-- TASK STATEMENT --
Nothing should appear in the answer except the lines below from the line containing "Y la experiencia no termina ahí…" through the line containing "특별한 선택 소프트쉥", copied exactly, with pictures left out.

SOURCE MATERIAL START

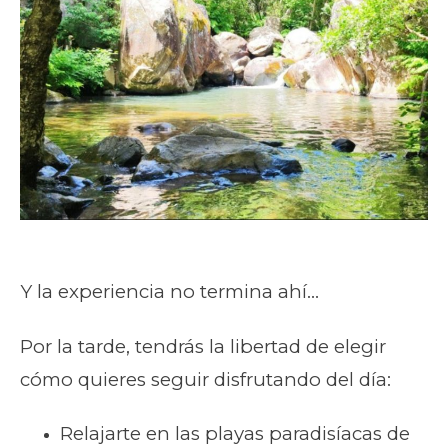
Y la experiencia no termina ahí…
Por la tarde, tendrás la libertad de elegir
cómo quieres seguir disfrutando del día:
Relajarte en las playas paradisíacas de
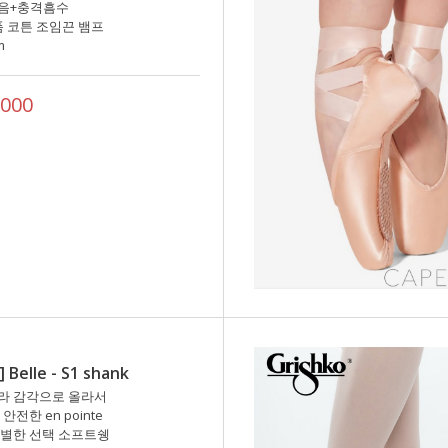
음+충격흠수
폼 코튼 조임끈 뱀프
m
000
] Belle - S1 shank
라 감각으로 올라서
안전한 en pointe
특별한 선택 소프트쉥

SOURCE MATERIAL END
SOURCE MATERIAL START

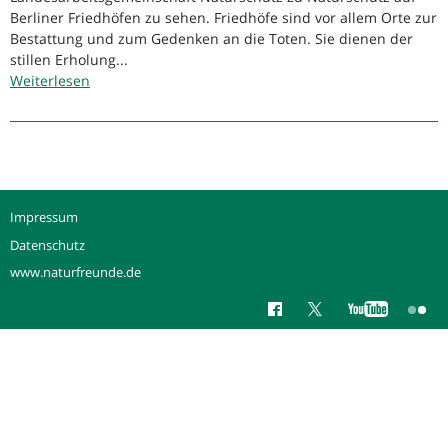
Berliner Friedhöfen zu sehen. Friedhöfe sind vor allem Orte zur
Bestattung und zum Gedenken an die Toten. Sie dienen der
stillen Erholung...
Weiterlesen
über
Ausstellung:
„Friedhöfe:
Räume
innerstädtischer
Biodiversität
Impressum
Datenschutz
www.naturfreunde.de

SOURCE MATERIAL END

-- COMPLETED TASK --
Y la experiencia no termina ahí…
Por la tarde, tendrás la libertad de elegir
cómo quieres seguir disfrutando del día:
Relajarte en las playas paradisíacas de
음+충격흠수
폼 코튼 조임끈 뱀프
m
000
] Belle - S1 shank
라 감각으로 올라서
안전한 en pointe
특별한 선택 소프트쉥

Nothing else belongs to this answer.